#### Data

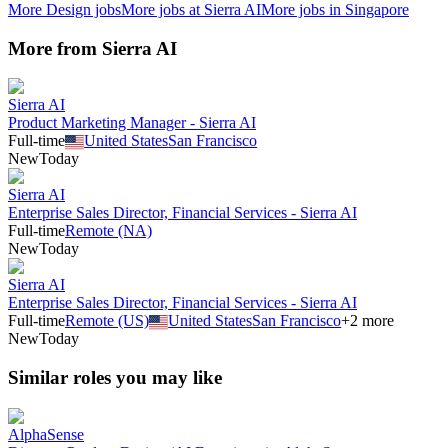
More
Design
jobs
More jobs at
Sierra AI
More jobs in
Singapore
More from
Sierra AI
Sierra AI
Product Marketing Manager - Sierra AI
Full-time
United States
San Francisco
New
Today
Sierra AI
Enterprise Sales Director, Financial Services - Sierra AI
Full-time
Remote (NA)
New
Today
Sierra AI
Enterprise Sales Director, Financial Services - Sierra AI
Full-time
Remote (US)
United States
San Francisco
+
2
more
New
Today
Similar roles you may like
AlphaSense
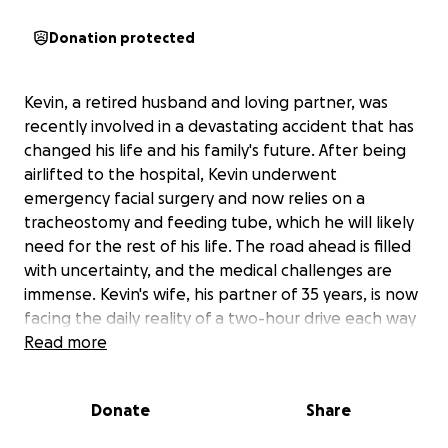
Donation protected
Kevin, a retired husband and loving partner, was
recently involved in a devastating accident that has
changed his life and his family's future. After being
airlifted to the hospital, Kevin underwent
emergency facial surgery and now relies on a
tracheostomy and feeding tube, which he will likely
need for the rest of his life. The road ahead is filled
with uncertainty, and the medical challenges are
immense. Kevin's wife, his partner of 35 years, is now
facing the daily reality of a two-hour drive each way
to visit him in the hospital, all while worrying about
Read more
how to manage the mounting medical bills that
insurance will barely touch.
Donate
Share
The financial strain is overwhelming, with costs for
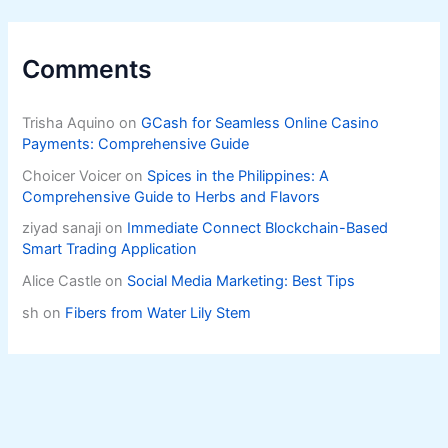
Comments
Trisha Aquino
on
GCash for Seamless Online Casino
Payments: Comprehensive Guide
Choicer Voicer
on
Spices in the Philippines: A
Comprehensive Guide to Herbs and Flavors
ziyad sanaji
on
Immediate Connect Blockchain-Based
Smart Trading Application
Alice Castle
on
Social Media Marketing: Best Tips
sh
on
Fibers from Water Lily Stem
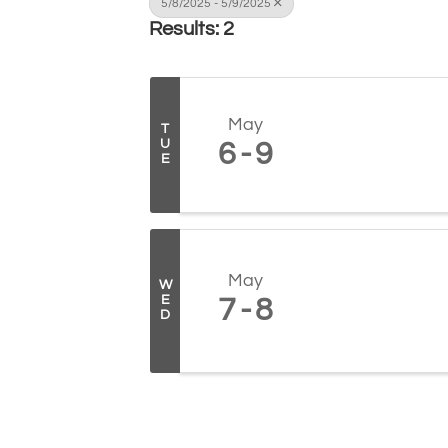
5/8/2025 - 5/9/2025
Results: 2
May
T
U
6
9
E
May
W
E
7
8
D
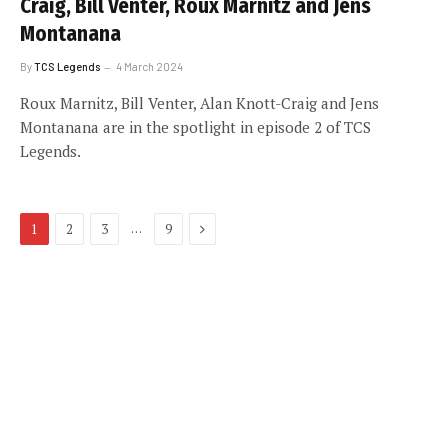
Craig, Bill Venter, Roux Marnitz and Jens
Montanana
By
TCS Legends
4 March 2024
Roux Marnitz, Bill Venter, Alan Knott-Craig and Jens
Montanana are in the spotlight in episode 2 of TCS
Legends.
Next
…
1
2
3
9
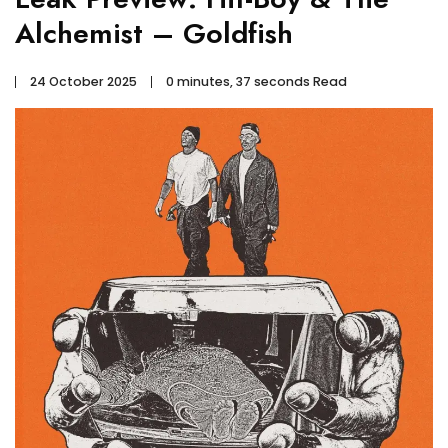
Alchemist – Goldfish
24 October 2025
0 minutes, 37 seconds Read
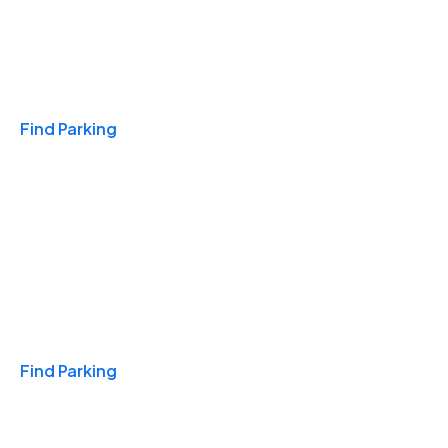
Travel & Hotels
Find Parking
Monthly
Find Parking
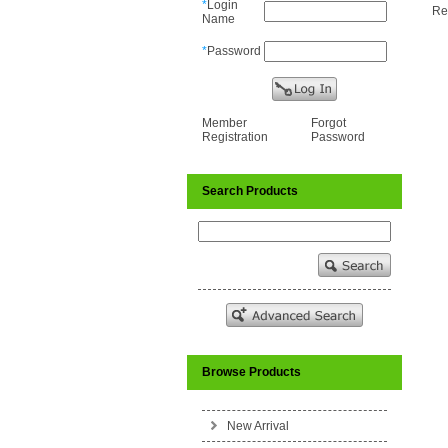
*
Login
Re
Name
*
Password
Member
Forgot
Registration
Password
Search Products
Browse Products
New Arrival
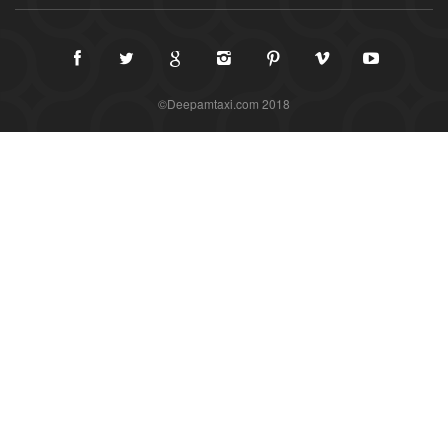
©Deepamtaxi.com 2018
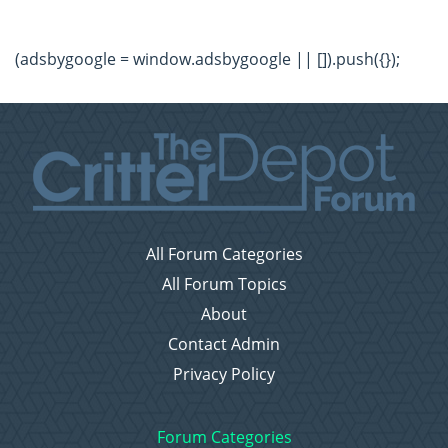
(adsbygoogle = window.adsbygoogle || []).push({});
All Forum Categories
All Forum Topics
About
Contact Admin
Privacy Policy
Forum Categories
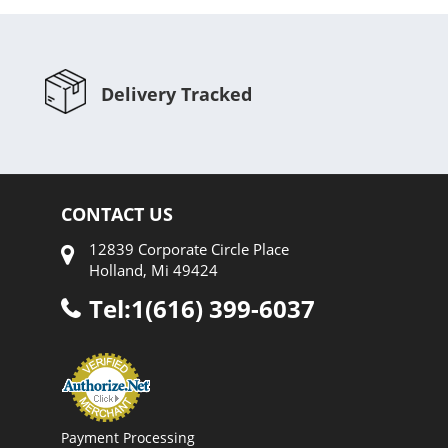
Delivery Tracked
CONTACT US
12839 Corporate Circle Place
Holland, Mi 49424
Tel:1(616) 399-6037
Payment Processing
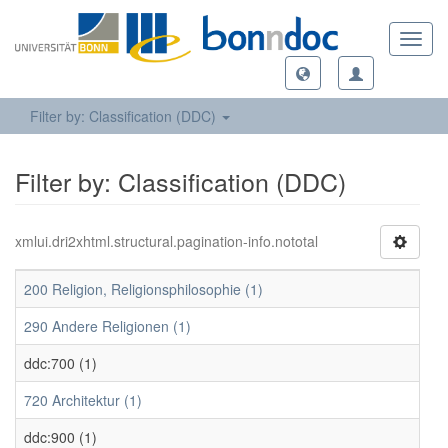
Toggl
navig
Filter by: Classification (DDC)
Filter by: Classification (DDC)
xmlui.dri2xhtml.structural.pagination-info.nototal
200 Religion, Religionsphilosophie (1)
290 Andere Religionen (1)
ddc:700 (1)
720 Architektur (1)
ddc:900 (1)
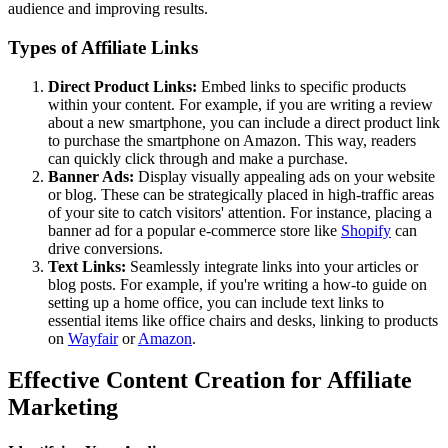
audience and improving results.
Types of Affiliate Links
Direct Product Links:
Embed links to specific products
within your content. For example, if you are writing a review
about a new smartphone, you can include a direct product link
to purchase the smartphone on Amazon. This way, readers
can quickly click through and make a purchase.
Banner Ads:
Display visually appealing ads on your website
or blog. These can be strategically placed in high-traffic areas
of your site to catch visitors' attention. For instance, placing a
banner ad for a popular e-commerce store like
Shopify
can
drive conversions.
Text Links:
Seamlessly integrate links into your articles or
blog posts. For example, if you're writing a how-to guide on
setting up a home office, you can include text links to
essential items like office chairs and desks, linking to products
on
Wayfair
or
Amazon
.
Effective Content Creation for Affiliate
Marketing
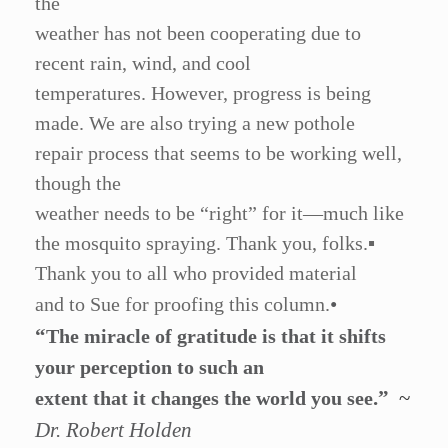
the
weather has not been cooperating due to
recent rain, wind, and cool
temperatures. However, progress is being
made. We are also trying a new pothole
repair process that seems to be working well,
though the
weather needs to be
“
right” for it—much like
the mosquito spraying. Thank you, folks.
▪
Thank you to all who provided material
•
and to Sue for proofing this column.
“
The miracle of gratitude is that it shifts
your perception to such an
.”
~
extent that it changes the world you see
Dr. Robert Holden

########
#### Data

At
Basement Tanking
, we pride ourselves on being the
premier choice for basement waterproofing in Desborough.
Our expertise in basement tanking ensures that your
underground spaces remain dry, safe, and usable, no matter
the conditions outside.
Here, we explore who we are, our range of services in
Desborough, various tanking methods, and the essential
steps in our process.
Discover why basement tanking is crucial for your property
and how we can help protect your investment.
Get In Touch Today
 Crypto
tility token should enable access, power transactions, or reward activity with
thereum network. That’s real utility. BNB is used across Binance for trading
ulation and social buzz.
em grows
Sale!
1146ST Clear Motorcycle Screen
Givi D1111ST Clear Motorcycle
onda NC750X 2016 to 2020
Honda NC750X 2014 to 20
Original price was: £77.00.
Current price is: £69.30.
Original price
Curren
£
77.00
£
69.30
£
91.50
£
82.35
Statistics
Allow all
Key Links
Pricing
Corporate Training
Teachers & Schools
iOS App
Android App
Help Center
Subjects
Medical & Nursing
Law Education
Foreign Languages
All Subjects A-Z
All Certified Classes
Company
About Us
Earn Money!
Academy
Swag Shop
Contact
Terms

########
#### Data

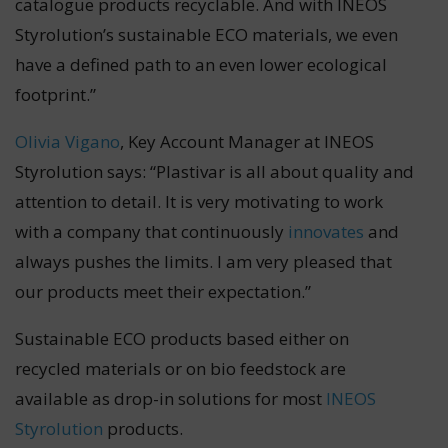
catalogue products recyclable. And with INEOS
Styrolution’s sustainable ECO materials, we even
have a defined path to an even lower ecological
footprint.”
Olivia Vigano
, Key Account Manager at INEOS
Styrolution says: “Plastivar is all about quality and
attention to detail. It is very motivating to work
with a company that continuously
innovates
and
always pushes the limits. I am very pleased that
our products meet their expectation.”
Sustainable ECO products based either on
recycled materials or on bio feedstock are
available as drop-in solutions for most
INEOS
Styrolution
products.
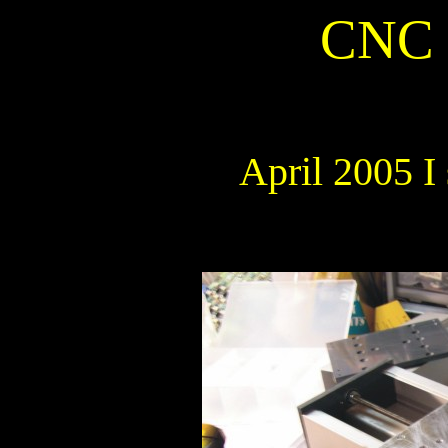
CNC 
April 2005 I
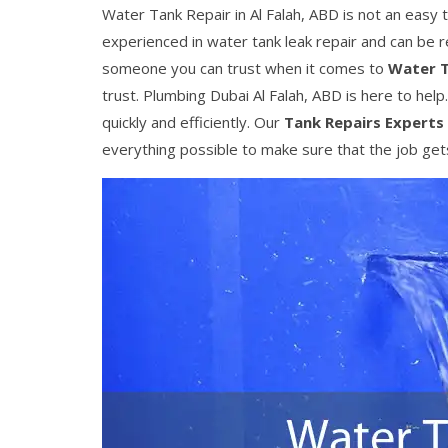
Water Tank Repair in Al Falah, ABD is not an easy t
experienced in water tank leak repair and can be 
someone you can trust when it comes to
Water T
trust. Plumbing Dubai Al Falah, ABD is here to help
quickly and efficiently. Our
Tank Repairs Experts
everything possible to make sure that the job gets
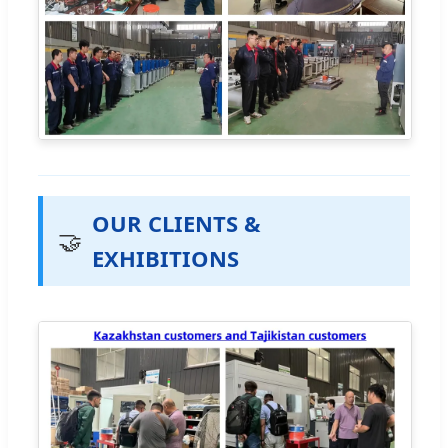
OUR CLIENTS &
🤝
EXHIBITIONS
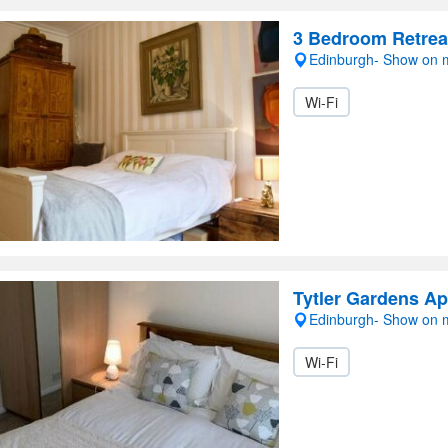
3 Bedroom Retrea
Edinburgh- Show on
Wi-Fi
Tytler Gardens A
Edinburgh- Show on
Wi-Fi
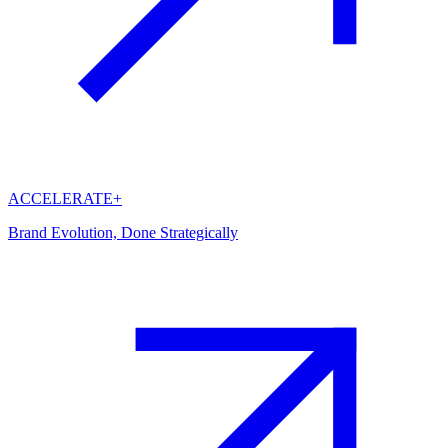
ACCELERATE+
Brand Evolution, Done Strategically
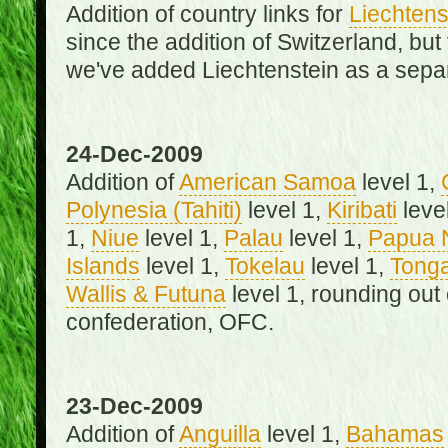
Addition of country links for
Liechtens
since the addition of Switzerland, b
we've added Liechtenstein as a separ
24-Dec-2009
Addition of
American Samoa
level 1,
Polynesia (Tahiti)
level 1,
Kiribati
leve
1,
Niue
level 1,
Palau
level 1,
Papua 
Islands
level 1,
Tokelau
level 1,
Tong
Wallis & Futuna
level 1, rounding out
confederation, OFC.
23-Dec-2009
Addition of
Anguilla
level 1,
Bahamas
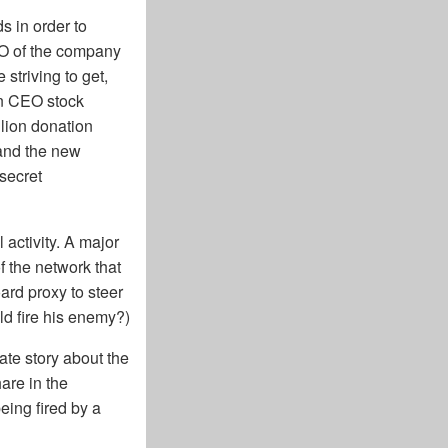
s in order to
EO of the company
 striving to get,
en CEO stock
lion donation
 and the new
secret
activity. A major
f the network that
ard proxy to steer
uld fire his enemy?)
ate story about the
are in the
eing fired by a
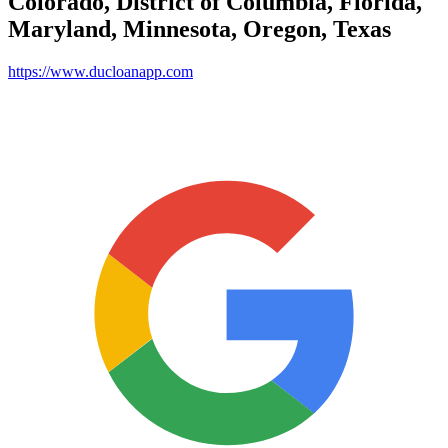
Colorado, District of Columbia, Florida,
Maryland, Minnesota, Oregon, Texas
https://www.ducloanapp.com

########

__Assigned task__:
Only one part of the material above is to be transcribed, namely the lines starting with the line that has "Maryland, Minnesota, Oregon, Texas" and going on through the line that has "https://www.ducloanapp.com", exactly as they stand.

__Reply__:
Maryland, Minnesota, Oregon, Texas
https://www.ducloanapp.com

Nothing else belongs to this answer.